Task to complete:
In the entries below, find the line with "Consumo de energía competitivo." and the line with "ADICIONAR À SACOLA"; copy them and every line between them exactly, but not the pictures.

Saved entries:

-- Opening Marker --

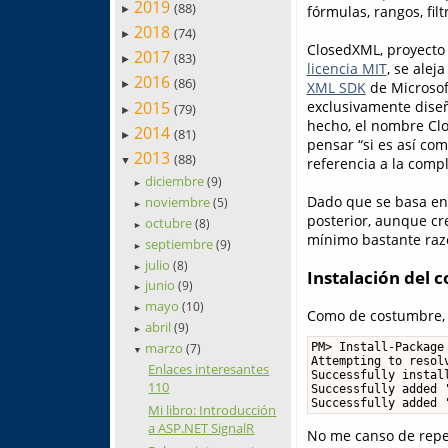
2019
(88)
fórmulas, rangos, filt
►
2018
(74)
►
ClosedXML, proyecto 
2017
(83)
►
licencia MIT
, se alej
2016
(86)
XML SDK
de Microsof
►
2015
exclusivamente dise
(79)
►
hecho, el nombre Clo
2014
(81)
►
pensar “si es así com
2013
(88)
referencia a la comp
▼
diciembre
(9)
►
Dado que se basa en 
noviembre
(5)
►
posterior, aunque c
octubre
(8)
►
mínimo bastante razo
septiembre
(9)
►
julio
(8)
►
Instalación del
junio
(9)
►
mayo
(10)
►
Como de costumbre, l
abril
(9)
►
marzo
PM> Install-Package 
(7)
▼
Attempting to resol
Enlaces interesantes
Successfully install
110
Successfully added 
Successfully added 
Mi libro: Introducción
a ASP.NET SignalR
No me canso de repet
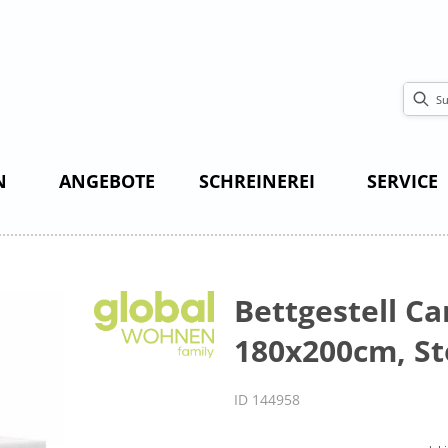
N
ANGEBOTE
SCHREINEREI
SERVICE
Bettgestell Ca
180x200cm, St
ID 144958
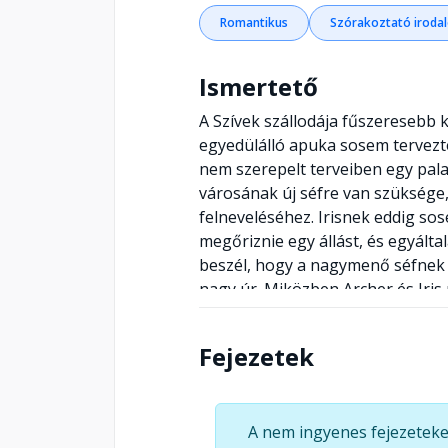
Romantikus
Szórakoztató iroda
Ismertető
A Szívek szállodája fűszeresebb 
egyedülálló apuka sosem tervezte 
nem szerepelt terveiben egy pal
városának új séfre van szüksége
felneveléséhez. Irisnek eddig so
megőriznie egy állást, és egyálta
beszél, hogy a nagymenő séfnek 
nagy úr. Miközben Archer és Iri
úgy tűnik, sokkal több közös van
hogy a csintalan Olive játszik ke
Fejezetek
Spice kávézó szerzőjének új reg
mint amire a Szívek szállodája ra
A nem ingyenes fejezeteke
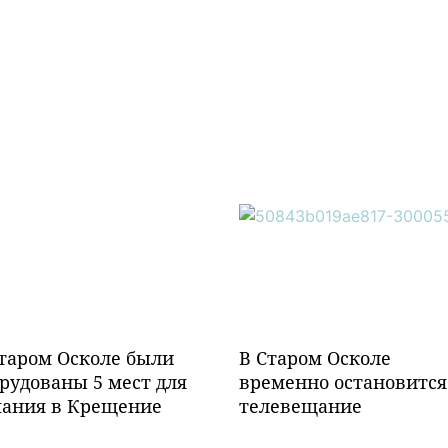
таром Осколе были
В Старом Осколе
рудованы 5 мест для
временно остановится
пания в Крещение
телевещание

-- Closing Marker --
-- Opening Marker --

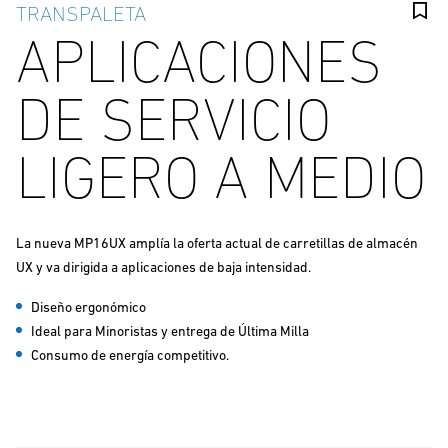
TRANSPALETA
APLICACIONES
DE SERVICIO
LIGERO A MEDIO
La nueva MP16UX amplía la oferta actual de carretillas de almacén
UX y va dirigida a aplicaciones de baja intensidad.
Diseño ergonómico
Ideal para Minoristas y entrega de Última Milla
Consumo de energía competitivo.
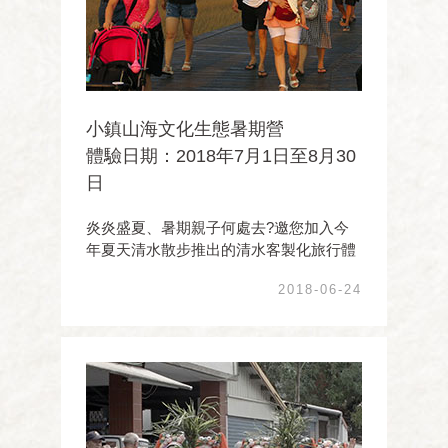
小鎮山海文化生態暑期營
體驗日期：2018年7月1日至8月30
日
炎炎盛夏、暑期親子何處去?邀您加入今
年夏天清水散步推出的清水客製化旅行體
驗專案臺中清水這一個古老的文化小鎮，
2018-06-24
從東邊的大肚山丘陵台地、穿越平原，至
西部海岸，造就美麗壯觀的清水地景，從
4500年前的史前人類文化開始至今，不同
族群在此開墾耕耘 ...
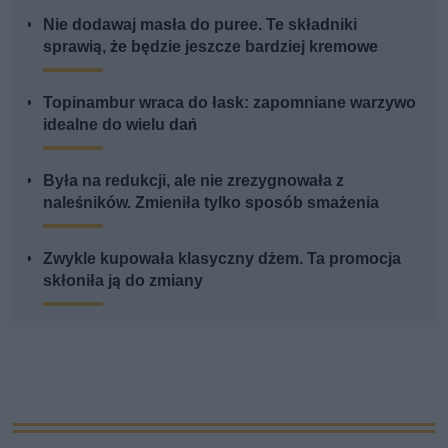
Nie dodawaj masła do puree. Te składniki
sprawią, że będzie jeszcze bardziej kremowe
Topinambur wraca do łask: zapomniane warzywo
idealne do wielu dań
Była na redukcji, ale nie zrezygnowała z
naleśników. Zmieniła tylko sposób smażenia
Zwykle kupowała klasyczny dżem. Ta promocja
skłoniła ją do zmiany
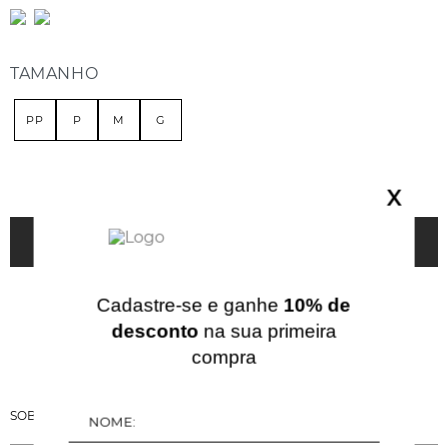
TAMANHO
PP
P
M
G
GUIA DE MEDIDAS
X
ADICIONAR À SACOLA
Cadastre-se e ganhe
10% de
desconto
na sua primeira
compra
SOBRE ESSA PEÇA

-- Closing Marker --

Reply to the task:
Consumo de energía competitivo.
小鎮山海文化生態暑期營
體驗日期：2018年7月1日至8月30
日
炎炎盛夏、暑期親子何處去?邀您加入今
年夏天清水散步推出的清水客製化旅行體
驗專案臺中清水這一個古老的文化小鎮，
2018-06-24
從東邊的大肚山丘陵台地、穿越平原，至
西部海岸，造就美麗壯觀的清水地景，從
4500年前的史前人類文化開始至今，不同
族群在此開墾耕耘 ...
Nie dodawaj masła do puree. Te składniki
sprawią, że będzie jeszcze bardziej kremowe
Topinambur wraca do łask: zapomniane warzywo
idealne do wielu dań
Była na redukcji, ale nie zrezygnowała z
naleśników. Zmieniła tylko sposób smażenia
Zwykle kupowała klasyczny dżem. Ta promocja
skłoniła ją do zmiany
TAMANHO
PP
P
M
G
GUIA DE MEDIDAS
X
ADICIONAR À SACOLA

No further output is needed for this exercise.